Ignacio Gracia NoriegaIgnacio Gracia Noriega


Gracia Noriega, Personas y hechos de Asturias

Ignacio Gracia Noriega

Las aves del otoño

El artículo «Viajeros del lejano Norte», de Luis Mario Arce (La Nueva España, 11-10-92), dejando a un lado el título que es épico y evocador, me parece de enorme interés, porque nos habla, con información muy precisa y útil, de algo que el hombre civilizado ya está dejando de ver: los pájaros. Primero fueron las estrellas, que se borraron de nuestro horizonte con la aparición del alumbrado público y de la luz eléctrica. Ahora le está llegando el turno a los árboles y pronto le llegará a los verdes prados, sustituidos por el hormigón y el asfalto, que sirve de base a las urbanizaciones de adosados. Los pájaros también se irán, porque sin árboles no habrá pájaros, y así quedará Asturias yerma, aunque tal vez con algún turista en temporada. Por eso, que Luis Mario Arce nos recuerde que todavía hay pájaros es realmente maravilloso. La civilización mal entendida (es decir, como se entiende ahora en España) consiste en alejar al hombre de la Naturaleza. Se pondera la supremacía del individuo urbano sobre el rural, salvo cuando aquel va al campo de veraneante, aunque en ese caso es un rústico disfrazado, al que se le nota enseguida el disfraz. Esto tal vez obedezca a un programa político que ahora encuentra justificación en la venta de Mastrique. El individuo urbano es más adocenado y gregario que el rural, que es individualista; aunque una parroquia aborregada resulta la ideal para el gobernante demagogo; aparte de que, concentrados los ciudadanos en ciudades, se los controla mejor. A cambio de ello, los hombres se olvidarán de que hay prados, árboles y pájaros, y tendrán que conformarse con los parques públicos y las pajarerías. Cuando inauguraron en Llanes un supermercado llamado El Árbol, un ingeniero de Montes comentó que jamás había oído hablar tanto de árboles como entonces. Y el novelista José M. Álvarez Flórez, que vive en Barcelona, me escribió una vez para contarme su alegría, porque había visto una pega en un tejado al lado de su casa, en el centro de la ciudad condal.

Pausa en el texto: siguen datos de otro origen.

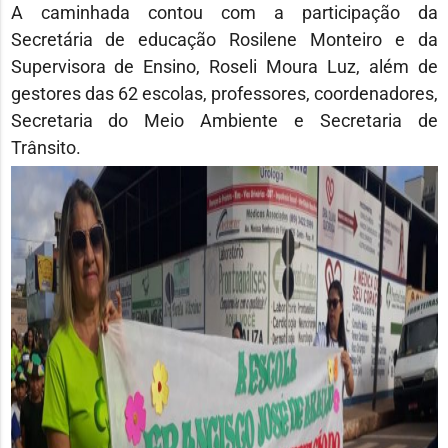
A caminhada contou com a participação da
Secretária de educação Rosilene Monteiro e da
Supervisora de Ensino, Roseli Moura Luz, além de
gestores das 62 escolas, professores, coordenadores,
Secretaria do Meio Ambiente e Secretaria de
Trânsito.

En cualquier caso, la opinión generalizada identifica a los pájaros más con la primavera que con el otoño, y eso es un error, aunque idealista y desinteresado. Los poetas se refieren sobre todo a los pájaros primaverales, por ejemplo Bécquer en «Volverán las oscuras golondrinas»; y es porque los pájaros de primavera cantan y los de otoño se comen, y son deliciosos; pero una opinión muy extendida, que todavía prevalece, imagina al poeta como cantor y no como «gourmand». Sin duda, por lo demás, un pájaro en una rama es más poético que en el plato, aunque no olvidemos que Álvaro Cunqueiro dijo que la becada trufada como en Turín «eso es cosa de arte mayor».

La becada, «la nórdica arcea, habitadora del bosque», que escribió José María Castroviejo, es uno de los emblemas del otoño. Ezra Poundo la contempla como un anuncio del invierno, mientras que según Castroviejo, «el verdadero cazador coloca a la arcea en el primer rango de nuestras aves»; a lo que añade Cunqueiro, en esa delicia titulada «Viaje por los montes y chimeneas de Galicia», que es «como el bosque, el suelo y el subsuelo del bosque, en el maduro otoño».

Las aves migratorias que vienen del Norte se presentan como un estremecimiento ante los hielos que se avecinan. El poeta Demetrio Pola le preguntaba a la neverina si sus cuarteles del Báltico y de Germania estaban ya «bajo las nieves y los vientos sepultados». Y Jane Eyre imaginaba el invierno del Norte leyendo la «Historia de los pájaros ingleses», de Bewick. Por eso es buena lástima que un lugar de paso de pájaros, como la cuesta de Andrín, se convierta en campo de golf.